Sister spoke with victim just hours before death

- BRUCE OWEN

WINNIPEG — Hours after speaking by phone with her sister, Betty Rowbotham was in a deep sleep when she was awoken and told the same sister was missing.

Only a few hours later, she heard the worst news possible — her sister, Beverly Rowbotham, was found slain inside the family’s car outside Kelly’s Selkirk Service Station in Selkirk, Man., 14 kilometres from her home and husband and two children.

Betty Rowbotham told a nineman, five-woman jury Thursday that she last spoke to her sister on the evening of Oct. 24, 2000. Beverly was checking that Betty would still look after her two young boys while Beverly went for a job interview the next morning with the province’s Justice Department.

Betty said a few hours later she was awoken by her daughter at about 2:30 a.m., who said Mark Stobbe, her sister’s husband, had called.

“She asked me if we’d seen Auntie Bev,” Betty said. “She said she got a call from Mark that Bev was missing.”

While her husband got dressed and headed out into the night with their son to look for Beverly, Betty told court she phoned Stobbe to offer to look after the two boys.

“He said Bev said she would go into town to Safeway to finish up the shopping,” Betty said. “He fell asleep, and when he woke up the lights were on and Bev was not home.”

Betty said when she got there, Stobbe told her he wanted to look outside for his wife.
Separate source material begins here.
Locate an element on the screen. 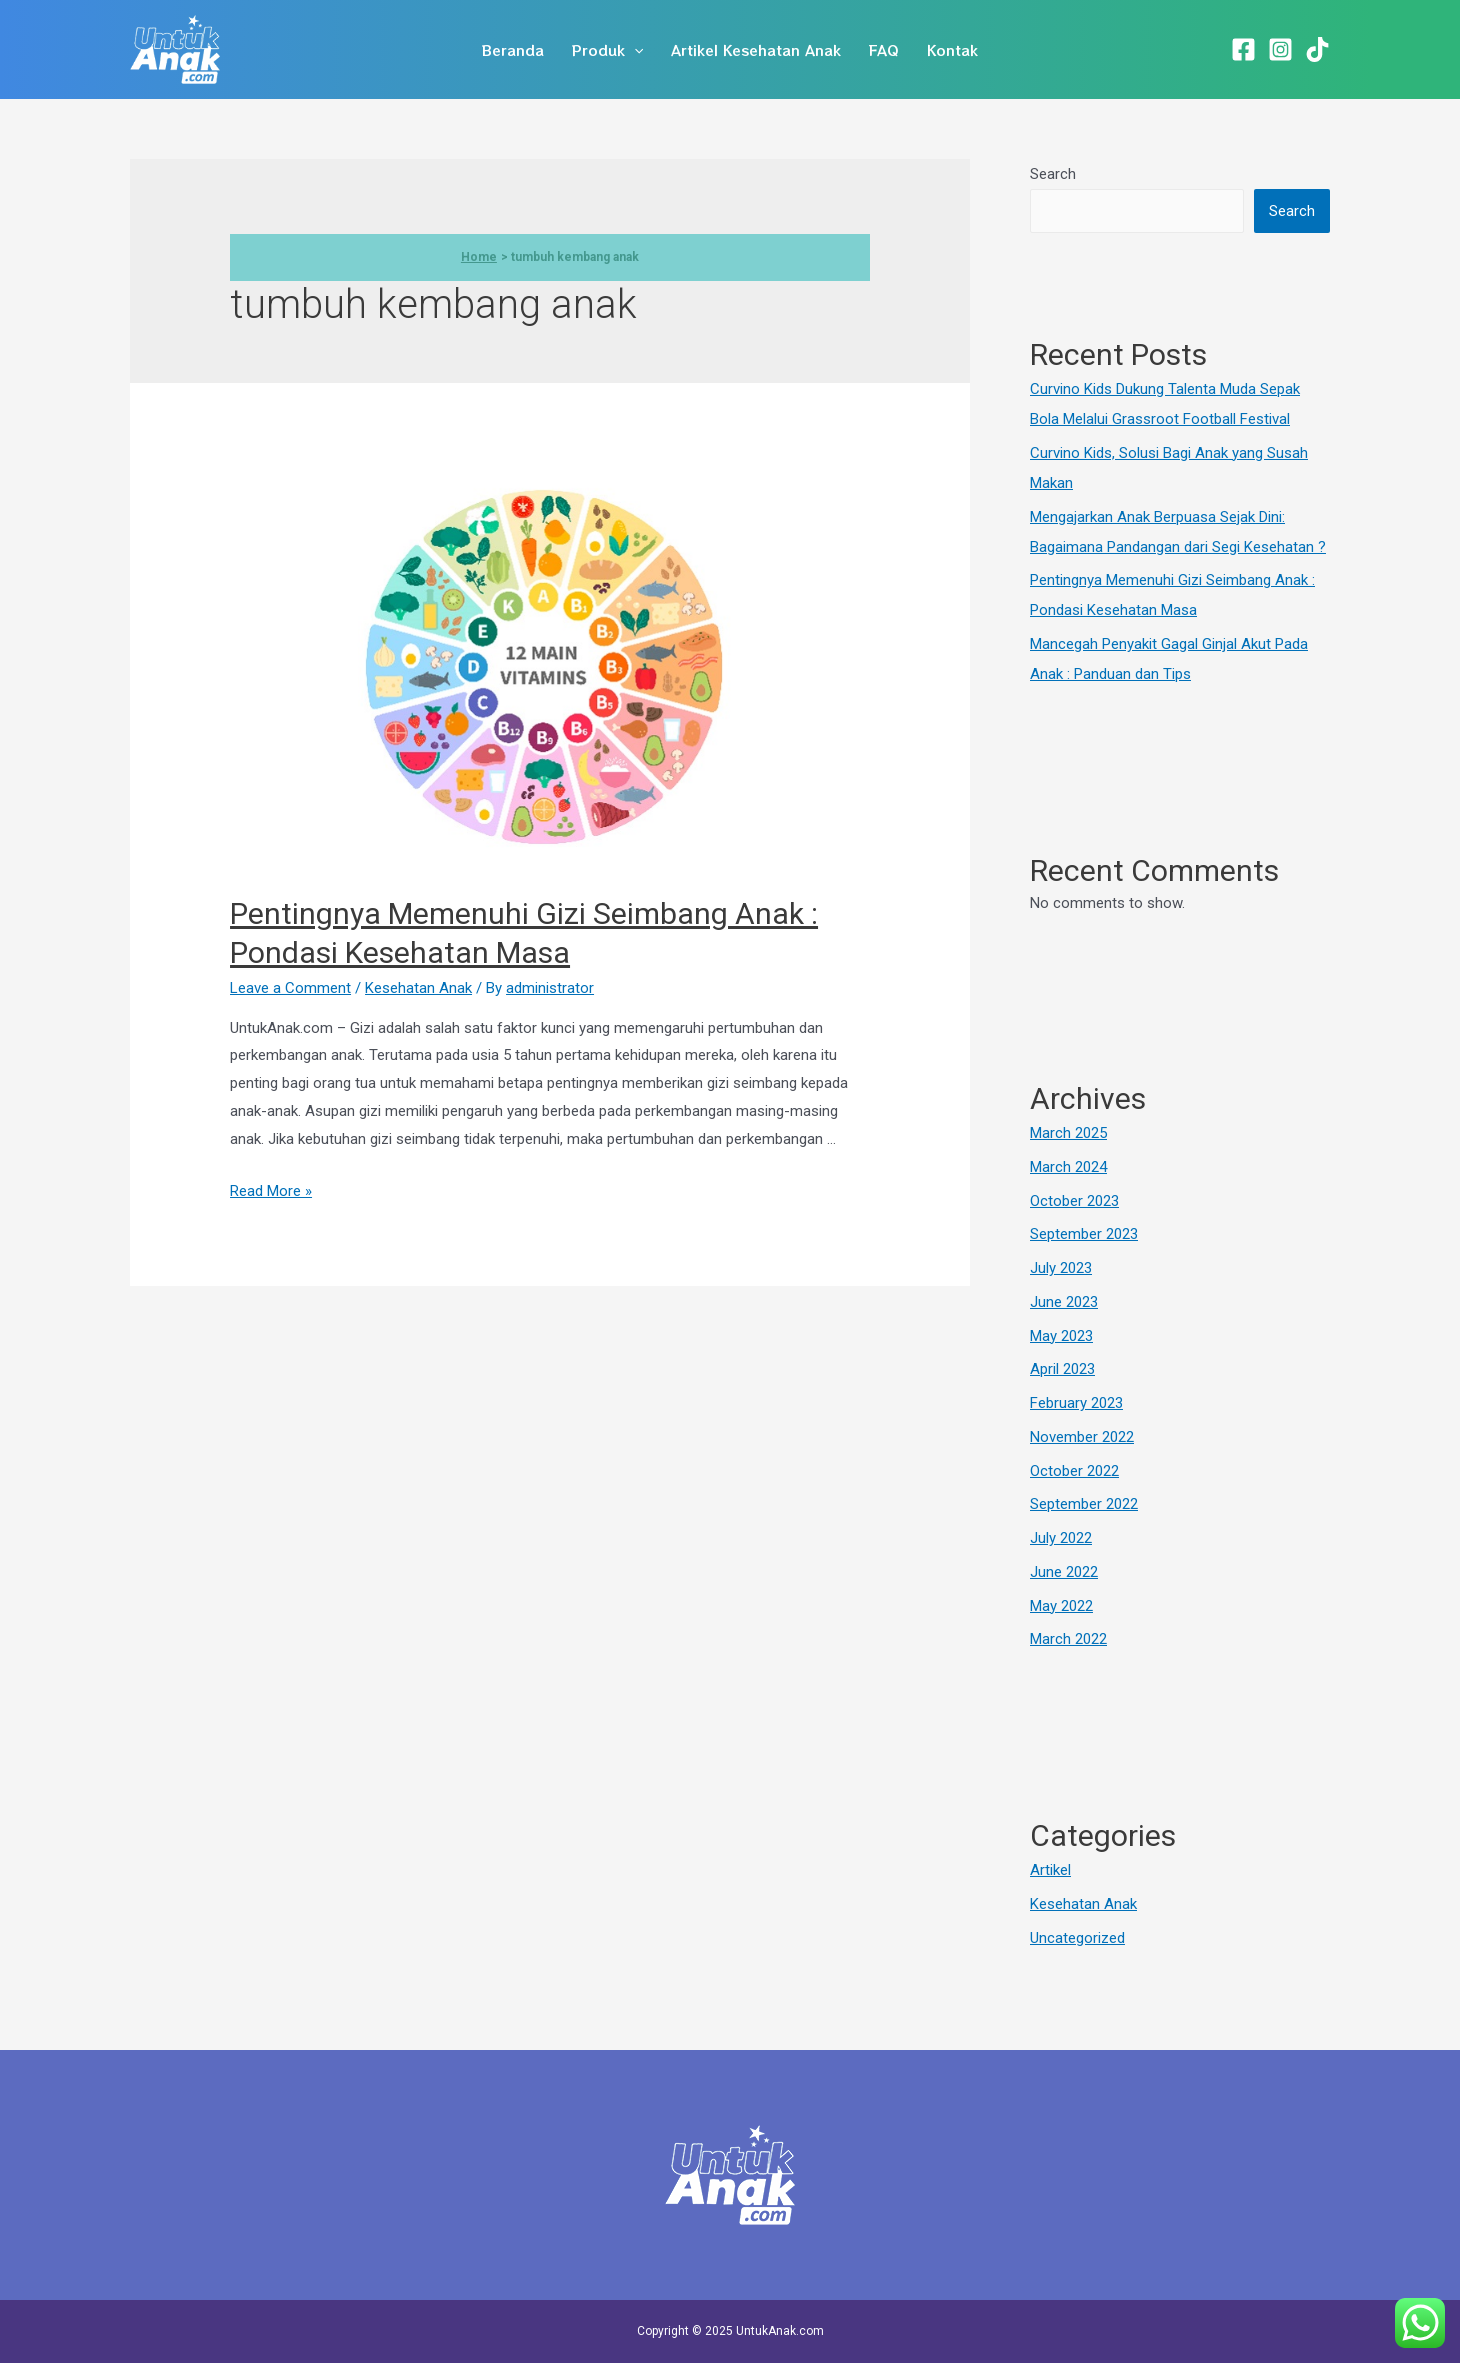 The image size is (1460, 2363). October 2022 is located at coordinates (1074, 1471).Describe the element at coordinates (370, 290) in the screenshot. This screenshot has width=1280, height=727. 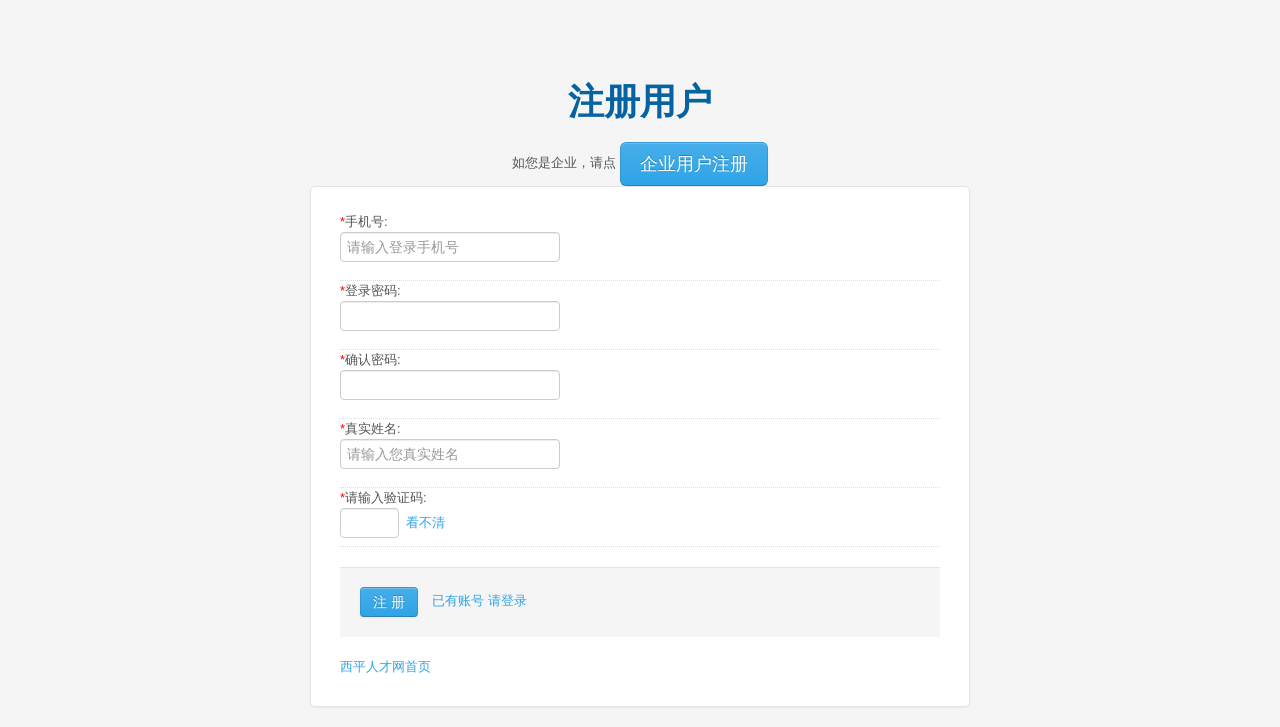
I see `登录密码:` at that location.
He was gone about half an hour.

It was in the early morning hours of Oct. 25 that a police officer came to the home in St. Andrews, Man., and told them that Beverly was dead.

“I gasped,” she said. “I hugged my husband and son. Stunned disbelief … I remember holding Mark’s hand and waiting for Bev to come home.”

Stobbe, 54, has pleaded not guilty to second-degree murder. He is on unpaid leave from his job as executive director of the Saskatchew­an Craft Council, based in Saskatoon.

The jury has been told Rowbotham’s body — she was barefoot — was found slumped in the back seat of the couple’s Crown Victoria sedan, her skull split open and a finger and part of another finger chopped off. Police later found a severed finger on the car’s floor next to a child’s toy car. A pair of socks and slip-on shoes were also on the car’s back seat floor.

Crown prosecutor Wendy Dawson has told jurors they believe Stobbe killed his wife with a hatchet by striking her 16 times in the head, driving her body to Selkirk and returning to his rural St. Andrews home on a bicycle.

Betty told court she remembered seeing an axe or hatchet in the backyard of her sister’s home a few weeks before she was killed, in a tree stump used as a chopping block.

When asked by Dawson if she thought the tool would be put away later, the woman said the couple was “really conscious of safety.”

She also testified that it was not like her sister to put her shoes and socks on the floor of the car’s back seat, behind the driver’s seat.

The trial is set to run until the end of March.